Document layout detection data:
============================================================

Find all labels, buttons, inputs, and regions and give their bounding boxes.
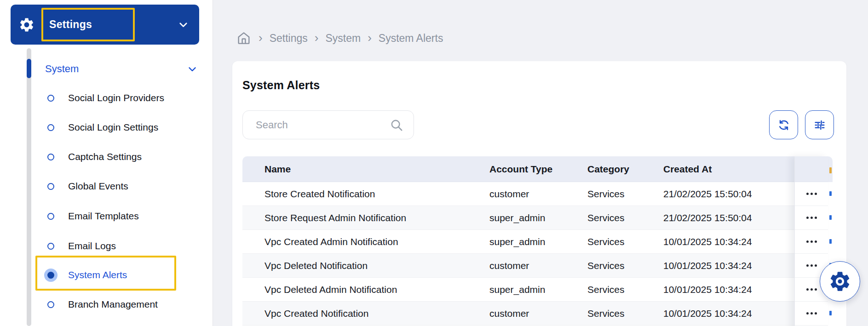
cell-name: Vpc Created Admin Notification [242, 236, 489, 247]
sidebar-item-email-templates[interactable]: Email Templates [44, 205, 196, 227]
hidden-column-fragment [829, 191, 832, 196]
chevron-down-icon[interactable] [177, 18, 190, 31]
search-box [242, 110, 414, 139]
cell-account-type: customer [489, 189, 587, 200]
sidebar-item-social-login-settings[interactable]: Social Login Settings [44, 116, 196, 138]
refresh-button[interactable] [769, 110, 798, 139]
sidebar-item-label: Email Templates [68, 211, 139, 222]
table-row[interactable]: Vpc Deleted Notification customer Servic… [242, 254, 833, 278]
row-actions-button[interactable] [795, 302, 828, 326]
sidebar-item-captcha-settings[interactable]: Captcha Settings [44, 146, 196, 168]
ellipsis-icon [806, 193, 817, 195]
column-header-category[interactable]: Category [587, 164, 663, 175]
system-alerts-table: Name Account Type Category Created At St… [242, 156, 833, 326]
cell-account-type: super_admin [489, 284, 587, 295]
hidden-column-fragment [829, 167, 832, 173]
cell-category: Services [587, 260, 663, 271]
cell-name: Vpc Created Notification [242, 308, 489, 319]
cell-category: Services [587, 212, 663, 223]
sidebar-item-label: Email Logs [68, 240, 116, 252]
sidebar-item-label: Branch Management [68, 299, 158, 310]
sliders-icon [813, 119, 826, 132]
floating-settings-button[interactable] [820, 261, 860, 302]
sidebar-header-settings[interactable]: Settings [11, 5, 199, 45]
content-card: System Alerts Name Account Type Category… [232, 61, 846, 326]
filter-button[interactable] [805, 110, 834, 139]
overflow-column-sliver [828, 156, 833, 326]
cell-category: Services [587, 189, 663, 200]
sidebar-item-label: Global Events [68, 181, 128, 192]
chevron-down-icon [186, 63, 198, 75]
cell-category: Services [587, 236, 663, 247]
radio-bullet-icon [47, 124, 54, 131]
column-header-account-type[interactable]: Account Type [489, 164, 587, 175]
table-row[interactable]: Store Created Notification customer Serv… [242, 182, 833, 206]
actions-column [794, 156, 828, 326]
sidebar-item-label: Social Login Settings [68, 122, 158, 133]
home-icon[interactable] [236, 30, 252, 46]
sidebar-item-branch-management[interactable]: Branch Management [44, 293, 196, 315]
row-actions-button[interactable] [795, 206, 828, 230]
radio-bullet-icon [47, 95, 54, 102]
radio-bullet-icon [47, 243, 54, 250]
breadcrumb-separator: › [315, 32, 319, 45]
refresh-icon [777, 119, 790, 132]
breadcrumb: › Settings › System › System Alerts [236, 28, 443, 49]
ellipsis-icon [806, 264, 817, 267]
table-row[interactable]: Vpc Deleted Admin Notification super_adm… [242, 278, 833, 302]
radio-bullet-icon [47, 154, 54, 160]
breadcrumb-separator: › [259, 32, 263, 45]
sidebar-group-label: System [45, 63, 79, 75]
ellipsis-icon [806, 217, 817, 219]
row-actions-button[interactable] [795, 230, 828, 254]
cell-category: Services [587, 308, 663, 319]
table-row[interactable]: Store Request Admin Notification super_a… [242, 206, 833, 230]
cell-account-type: customer [489, 308, 587, 319]
ellipsis-icon [806, 288, 817, 291]
sidebar-item-global-events[interactable]: Global Events [44, 175, 196, 197]
row-actions-button[interactable] [795, 182, 828, 206]
column-header-name[interactable]: Name [242, 164, 489, 175]
cell-name: Store Request Admin Notification [242, 212, 489, 223]
radio-selected-icon [44, 269, 57, 282]
cell-category: Services [587, 284, 663, 295]
cell-name: Store Created Notification [242, 189, 489, 200]
sidebar-item-label: Social Login Providers [68, 92, 164, 103]
cell-name: Vpc Deleted Notification [242, 260, 489, 271]
sidebar-tree-active-marker [27, 59, 31, 78]
breadcrumb-settings[interactable]: Settings [270, 32, 308, 45]
sidebar-tree-track [27, 48, 31, 326]
table-row[interactable]: Vpc Created Notification customer Servic… [242, 302, 833, 326]
radio-bullet-icon [47, 301, 54, 308]
sidebar-group-system[interactable]: System [45, 58, 201, 80]
cell-account-type: super_admin [489, 212, 587, 223]
search-input[interactable] [243, 111, 390, 139]
sidebar-item-social-login-providers[interactable]: Social Login Providers [44, 87, 196, 109]
ellipsis-icon [806, 312, 817, 315]
page-title: System Alerts [242, 79, 320, 92]
radio-bullet-icon [47, 213, 54, 220]
table-row[interactable]: Vpc Created Admin Notification super_adm… [242, 230, 833, 254]
cell-name: Vpc Deleted Admin Notification [242, 284, 489, 295]
cell-account-type: super_admin [489, 236, 587, 247]
sidebar: Settings System Social Login Providers S… [0, 0, 213, 326]
gear-icon [18, 17, 35, 33]
sidebar-item-label: System Alerts [68, 269, 127, 280]
sidebar-header-label: Settings [49, 18, 92, 31]
breadcrumb-system-alerts: System Alerts [379, 32, 443, 45]
gear-icon [828, 269, 852, 293]
table-header-row: Name Account Type Category Created At [242, 156, 833, 182]
hidden-column-fragment [829, 239, 832, 244]
hidden-column-fragment [829, 311, 832, 315]
radio-bullet-icon [47, 183, 54, 190]
breadcrumb-system[interactable]: System [325, 32, 361, 45]
sidebar-item-label: Captcha Settings [68, 151, 142, 162]
actions-column-header [795, 156, 828, 182]
ellipsis-icon [806, 240, 817, 243]
sidebar-item-system-alerts[interactable]: System Alerts [44, 264, 196, 286]
magnifier-icon [390, 118, 403, 132]
breadcrumb-separator: › [368, 32, 372, 45]
sidebar-item-email-logs[interactable]: Email Logs [44, 235, 196, 257]
hidden-column-fragment [829, 215, 832, 220]
cell-account-type: customer [489, 260, 587, 271]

============================================================

__What you are asked to do__
The answer must be an exact copy of the records, with no pictures in it.

__Task solution__
Find all labels, buttons, inputs, and regions and give their bounding boxes.
cell-name: Vpc Created Admin Notification [242, 236, 489, 247]
sidebar-item-email-templates[interactable]: Email Templates [44, 205, 196, 227]
hidden-column-fragment [829, 191, 832, 196]
chevron-down-icon[interactable] [177, 18, 190, 31]
search-box [242, 110, 414, 139]
cell-account-type: customer [489, 189, 587, 200]
sidebar-item-social-login-settings[interactable]: Social Login Settings [44, 116, 196, 138]
refresh-button[interactable] [769, 110, 798, 139]
sidebar-item-label: Email Templates [68, 211, 139, 222]
table-row[interactable]: Vpc Deleted Notification customer Servic… [242, 254, 833, 278]
row-actions-button[interactable] [795, 302, 828, 326]
sidebar-item-captcha-settings[interactable]: Captcha Settings [44, 146, 196, 168]
ellipsis-icon [806, 193, 817, 195]
column-header-category[interactable]: Category [587, 164, 663, 175]
system-alerts-table: Name Account Type Category Created At St… [242, 156, 833, 326]
cell-account-type: super_admin [489, 284, 587, 295]
hidden-column-fragment [829, 167, 832, 173]
cell-category: Services [587, 260, 663, 271]
cell-name: Vpc Created Notification [242, 308, 489, 319]
cell-category: Services [587, 212, 663, 223]
sidebar-item-label: Email Logs [68, 240, 116, 252]
sidebar-item-label: Branch Management [68, 299, 158, 310]
sliders-icon [813, 119, 826, 132]
floating-settings-button[interactable] [820, 261, 860, 302]
sidebar-header-settings[interactable]: Settings [11, 5, 199, 45]
content-card: System Alerts Name Account Type Category… [232, 61, 846, 326]
filter-button[interactable] [805, 110, 834, 139]
overflow-column-sliver [828, 156, 833, 326]
cell-category: Services [587, 189, 663, 200]
sidebar-item-label: Global Events [68, 181, 128, 192]
chevron-down-icon [186, 63, 198, 75]
cell-category: Services [587, 236, 663, 247]
radio-bullet-icon [47, 124, 54, 131]
column-header-account-type[interactable]: Account Type [489, 164, 587, 175]
table-row[interactable]: Store Created Notification customer Serv… [242, 182, 833, 206]
actions-column [794, 156, 828, 326]
sidebar-item-label: Social Login Settings [68, 122, 158, 133]
home-icon[interactable] [236, 30, 252, 46]
sidebar-item-branch-management[interactable]: Branch Management [44, 293, 196, 315]
row-actions-button[interactable] [795, 206, 828, 230]
radio-bullet-icon [47, 95, 54, 102]
radio-bullet-icon [47, 243, 54, 250]
breadcrumb-separator: › [315, 32, 319, 45]
refresh-icon [777, 119, 790, 132]
breadcrumb: › Settings › System › System Alerts [236, 28, 443, 49]
ellipsis-icon [806, 264, 817, 267]
table-row[interactable]: Vpc Deleted Admin Notification super_adm… [242, 278, 833, 302]
radio-bullet-icon [47, 154, 54, 160]
breadcrumb-separator: › [259, 32, 263, 45]
sidebar-group-label: System [45, 63, 79, 75]
ellipsis-icon [806, 217, 817, 219]
row-actions-button[interactable] [795, 230, 828, 254]
cell-category: Services [587, 308, 663, 319]
table-row[interactable]: Store Request Admin Notification super_a… [242, 206, 833, 230]
cell-account-type: customer [489, 308, 587, 319]
ellipsis-icon [806, 288, 817, 291]
sidebar-item-global-events[interactable]: Global Events [44, 175, 196, 197]
row-actions-button[interactable] [795, 182, 828, 206]
column-header-name[interactable]: Name [242, 164, 489, 175]
cell-name: Store Request Admin Notification [242, 212, 489, 223]
radio-selected-icon [44, 269, 57, 282]
cell-category: Services [587, 284, 663, 295]
cell-name: Store Created Notification [242, 189, 489, 200]
sidebar-item-label: Social Login Providers [68, 92, 164, 103]
cell-name: Vpc Deleted Notification [242, 260, 489, 271]
sidebar-tree-active-marker [27, 59, 31, 78]
breadcrumb-settings[interactable]: Settings [270, 32, 308, 45]
sidebar-tree-track [27, 48, 31, 326]
table-row[interactable]: Vpc Created Notification customer Servic… [242, 302, 833, 326]
radio-bullet-icon [47, 301, 54, 308]
sidebar-group-system[interactable]: System [45, 58, 201, 80]
cell-account-type: super_admin [489, 212, 587, 223]
search-input[interactable] [243, 111, 390, 139]
sidebar-item-social-login-providers[interactable]: Social Login Providers [44, 87, 196, 109]
ellipsis-icon [806, 312, 817, 315]
page-title: System Alerts [242, 79, 320, 92]
radio-bullet-icon [47, 213, 54, 220]
table-row[interactable]: Vpc Created Admin Notification super_adm… [242, 230, 833, 254]
cell-name: Vpc Deleted Admin Notification [242, 284, 489, 295]
cell-account-type: super_admin [489, 236, 587, 247]
sidebar: Settings System Social Login Providers S… [0, 0, 213, 326]
gear-icon [18, 17, 35, 33]
sidebar-item-label: System Alerts [68, 269, 127, 280]
sidebar-header-label: Settings [49, 18, 92, 31]
breadcrumb-system-alerts: System Alerts [379, 32, 443, 45]
gear-icon [828, 269, 852, 293]
table-header-row: Name Account Type Category Created At [242, 156, 833, 182]
hidden-column-fragment [829, 239, 832, 244]
hidden-column-fragment [829, 311, 832, 315]
radio-bullet-icon [47, 183, 54, 190]
breadcrumb-system[interactable]: System [325, 32, 361, 45]
sidebar-item-label: Captcha Settings [68, 151, 142, 162]
actions-column-header [795, 156, 828, 182]
ellipsis-icon [806, 240, 817, 243]
sidebar-item-system-alerts[interactable]: System Alerts [44, 264, 196, 286]
magnifier-icon [390, 118, 403, 132]
breadcrumb-separator: › [368, 32, 372, 45]
sidebar-item-email-logs[interactable]: Email Logs [44, 235, 196, 257]
hidden-column-fragment [829, 215, 832, 220]
cell-account-type: customer [489, 260, 587, 271]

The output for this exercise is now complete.